ただの階段のように上り下りしたことはないでしょうか?

その止まっているエスカレーターをのぼると変な感じがするのはなぜ?という話がありました。

これについて、脳の情報処理のメカニズムを研究している五味裕章さん(NTTコミュニケーション 科学基礎研究所)が説明していました。

止まっているエスカレーターをのぼると、変な感じがするのは、「考えない脳」があるから。

この現象は、専門的には、「壊れたエスカレーター現象」と呼ばれている。

この現象を引き起こすという「考えない脳」とは何なのか?

身体運動は、大きく言うと2つの脳がコントロールしている。

一つは、意識的に状況を判断するいわゆる「考える脳」。

もう一つは、「歩く」「走る」などの基本的な運動を無意識的にコントロールする「考えない脳」。

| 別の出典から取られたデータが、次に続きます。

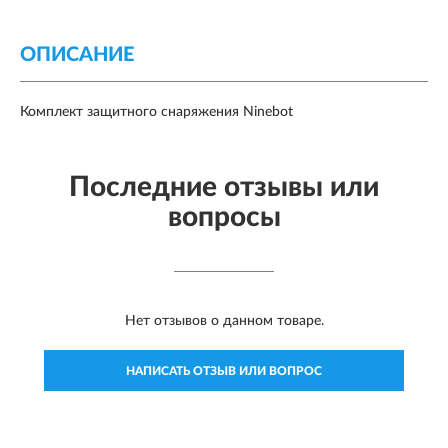
ОПИСАНИЕ
Комплект защитного снаряжения Ninebot
Последние отзывы или
вопросы
Нет отзывов о данном товаре.
НАПИСАТЬ ОТЗЫВ ИЛИ ВОПРОС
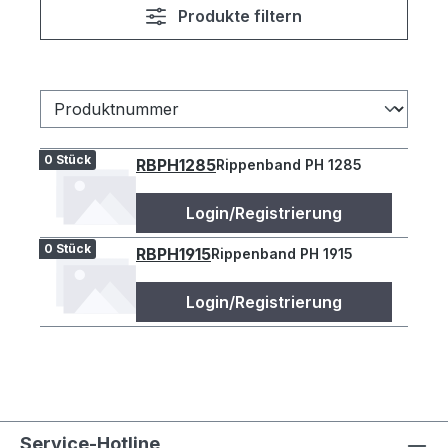
Produkte filtern
0 Stück
RBPH1285
Rippenband PH 1285
Login/Registrierung
0 Stück
RBPH1915
Rippenband PH 1915
Login/Registrierung
Service-Hotline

例えば、普段、私たちが歩く時、まず、右足と左腕を出して、次に、左足と右腕を出すなどと、いちいち考えることはない。

自転車に乗る時も、両手でハンドルを握り、サドルにまたがり、ペダルに足をかけて踏み出すなどと、いちいち考えてはいない。

これは、考えない脳が、無意識のうちに体をコントロールしているから。

そして、この考えない脳こそが、止まっているエスカレーターをのぼる時の変な感じに深くかかわっている。

考える脳は、エスカレーターが止まっていることを認識する。

そして、踏み込んで歩き始める。

次に、考えない脳は、「これはエスカレーターだから重心を前に倒さなければならないぞ」と体に伝えて体を勝手に動かす。

すると、前につんのめってしまい「おっとっと」となる。

普段、動いているエスカレーターに乗り込む時は、階段の移動に合わせて知らずしらずのうちに、体の重心を前に倒すような動きをしている。

そして、考えない脳は、止まっているエスカレーターでも、動いている時と同じように重心を倒そうとするtので、前につんのめるような感じになる。

さらに、足を下ろす動きについても、考えない脳は、無意識に動く階段の高さを予測するが、

実際は思っている高さに階段が来ないので、足がガクッと空振りしてしまう。

考える脳は止まっていることを知っているにもかかわらず、考えない脳が勝手なことをやるので、

そこに矛盾が生じて、それが違和感を生んでいる。

こちらは、研究用に作られたエスカレーター。

この手すりとステップを隠したエスカレーターをのぼった場合、違和感がない。

要はエスカレーターに見えるか見えないかが、非常に重要。

つまり、考えない脳がエスカレーターだと認識しなければ、変な感じは起きないということになる。